I love the look of these records, as each on gets a start black cover with each band's logo on the front, and is pressed on clear vinyl.
The Chicago skyline b-side labels, along with the REV25 logo on the back cover, is a nice touch.
As I was going through my set of vinyl for this blog post, and was taking pictures, I noticed that my copy of the Texas Is The Reason 7 inch had Youth Of Today labels, with the YOT name crossed out and TITR's name hand written. What the hell? I checked Doug's post...nope, his had the right labels. How many were made like this?

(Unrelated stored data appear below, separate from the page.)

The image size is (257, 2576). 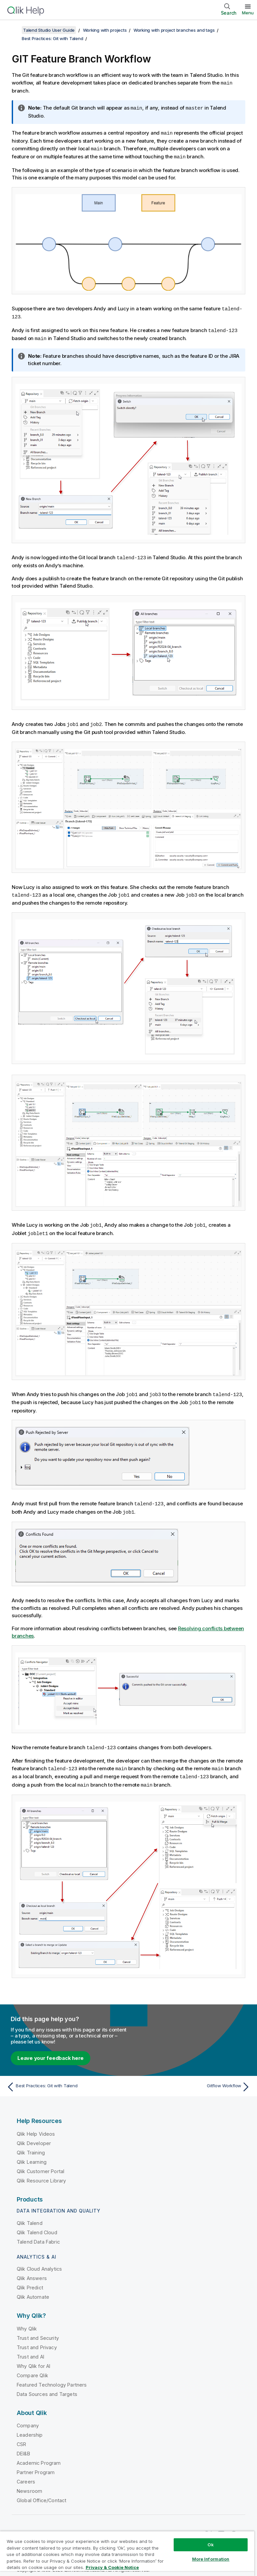 I want to click on [Next topic: Gitflow Workflow], so click(x=191, y=2079). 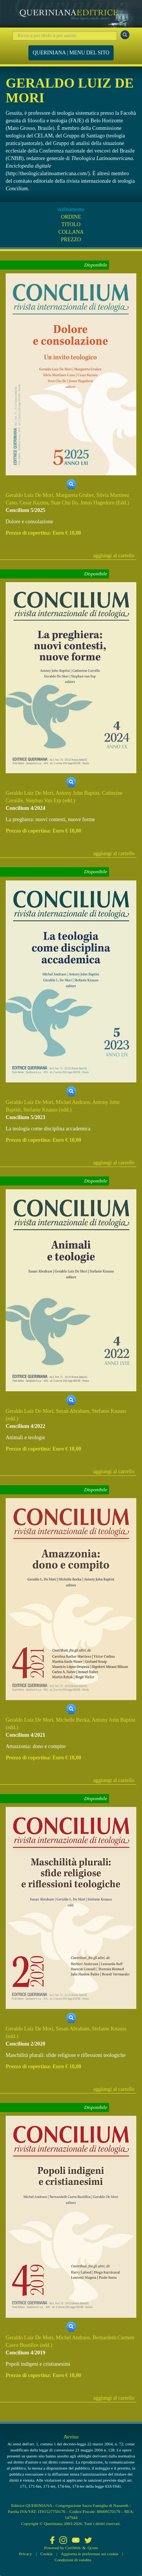 This screenshot has height=2576, width=142. Describe the element at coordinates (29, 495) in the screenshot. I see `Geraldo Luiz De Mori` at that location. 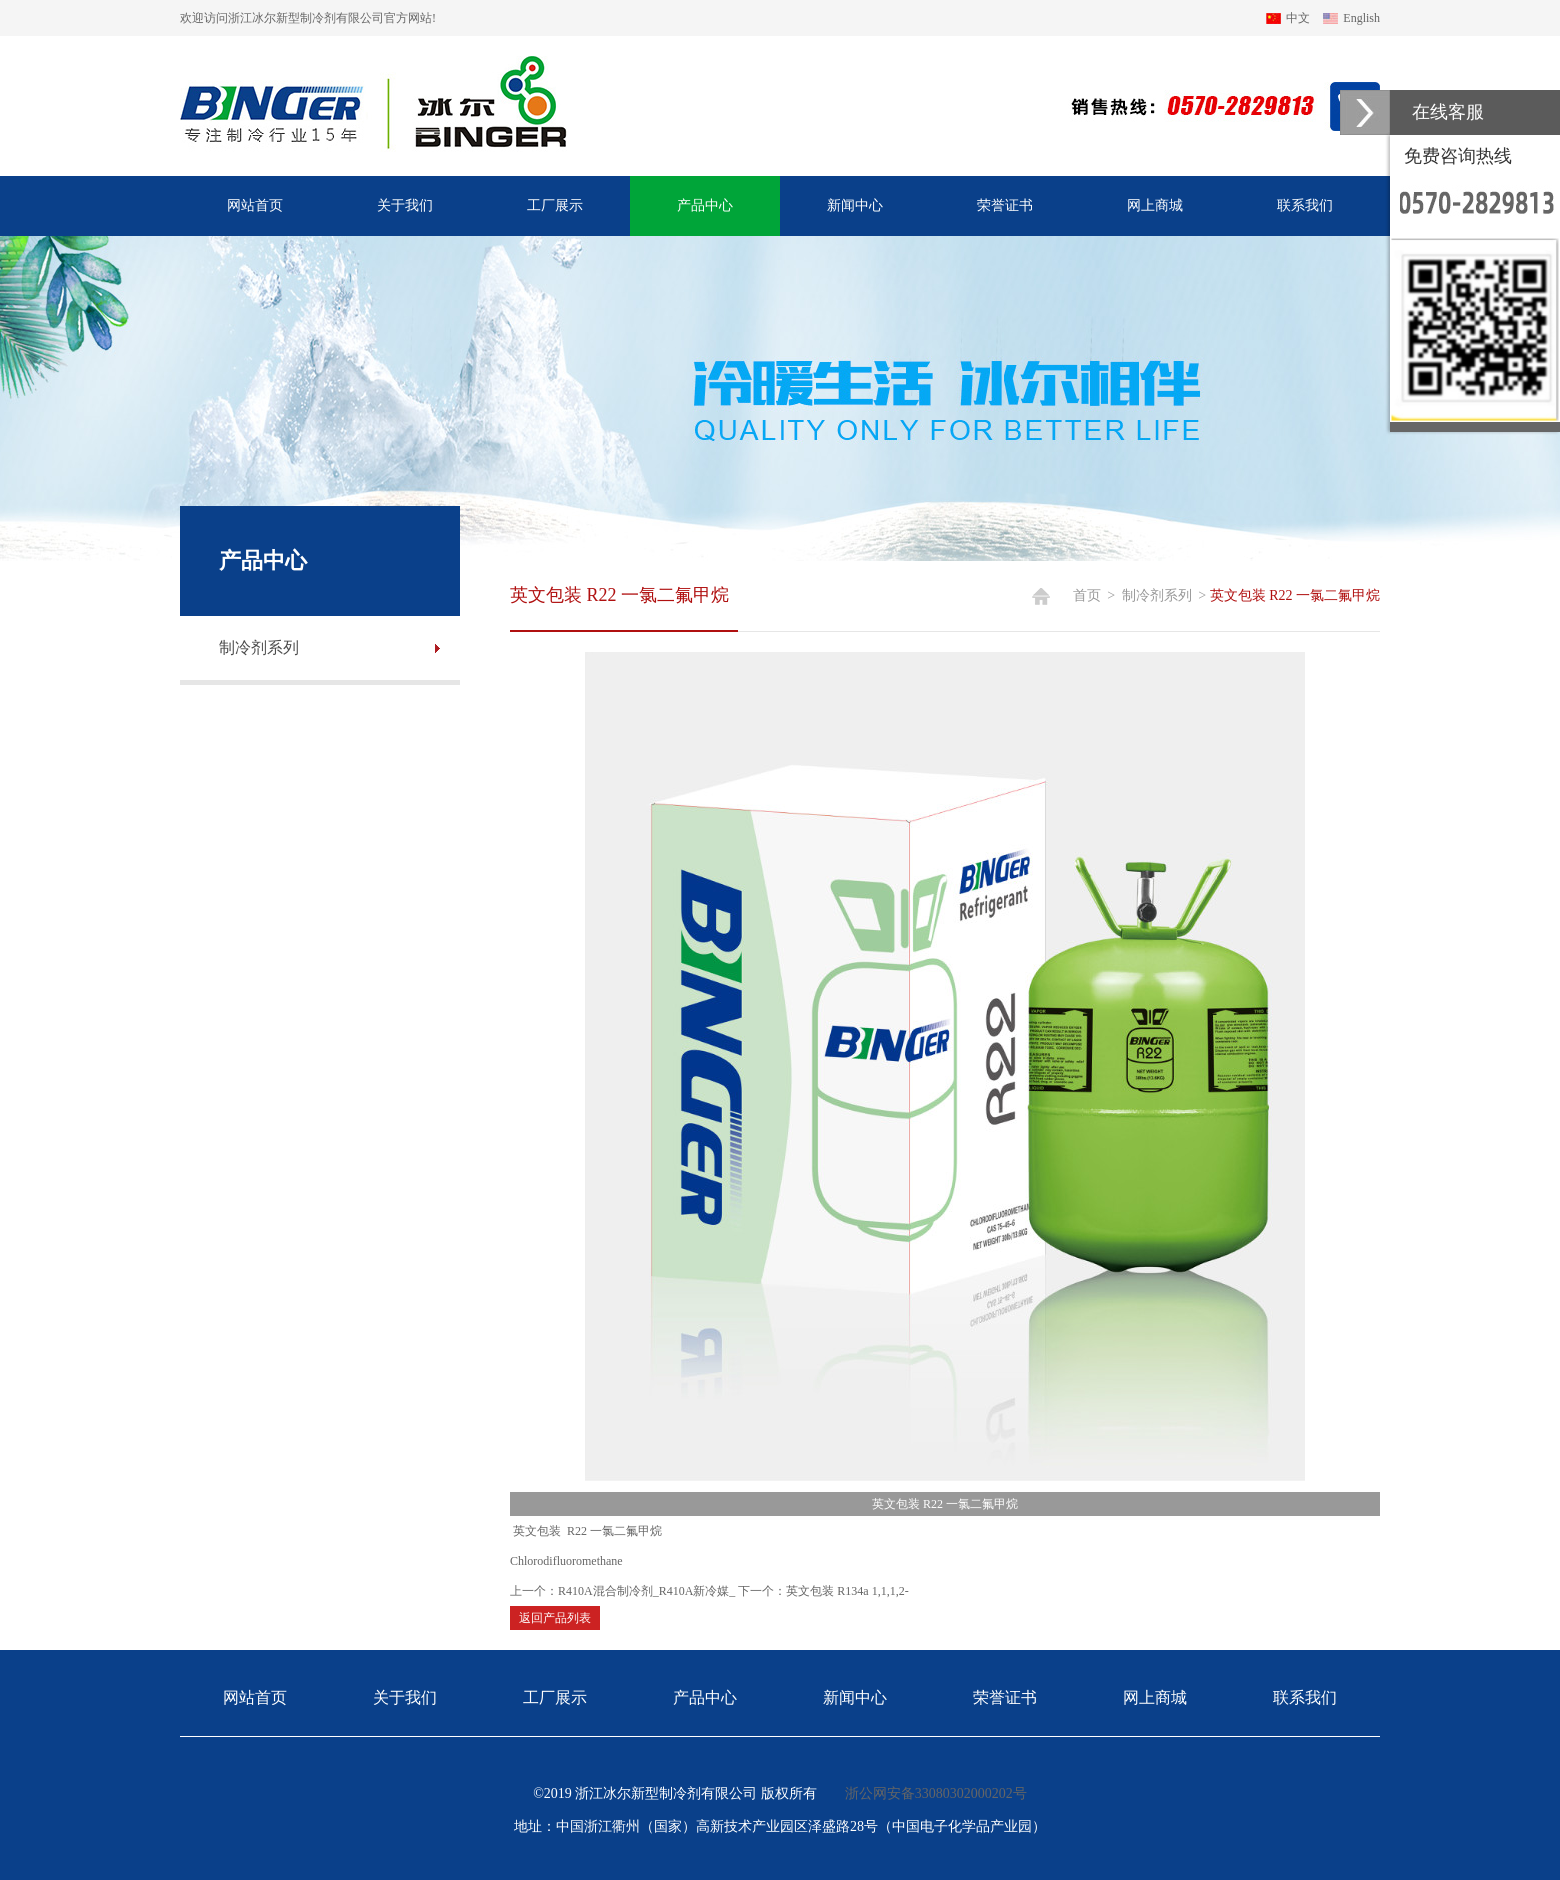  What do you see at coordinates (405, 205) in the screenshot?
I see `关于我们` at bounding box center [405, 205].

Overall it was a pretty good package deal. I already have the NYC LP, and I'm not too bothered with the posters, but the REV mug and the shirts are nice...especially the NYC once, since I was there.
5 comments:
There were very, very few of those TITR with YOT labels. You definitely got lucky. Mine just has the normal labels.
I have heard that there may only be 20-25 of those messed up labels.
Where else but in the crazy world of record collecting would people be jealous of, and describe you as lucky to own, a defective product? It has the wrong labels and has some shitty looking handwriting that only corrects the band name (song titles clearly don't matter!), and you're somehow the lucky one. Madness.
Holy Grail! This is hilarious to say at least.
There's two sides to anything, even the world of record collecting. mcs just looked at it from the opposite side,haha! Strong...
I wouldn't really say that it's an exclusive thing to record collecting. People who collect money, comic books, baseball cards... anything like that a factory defect makes an item more collectable.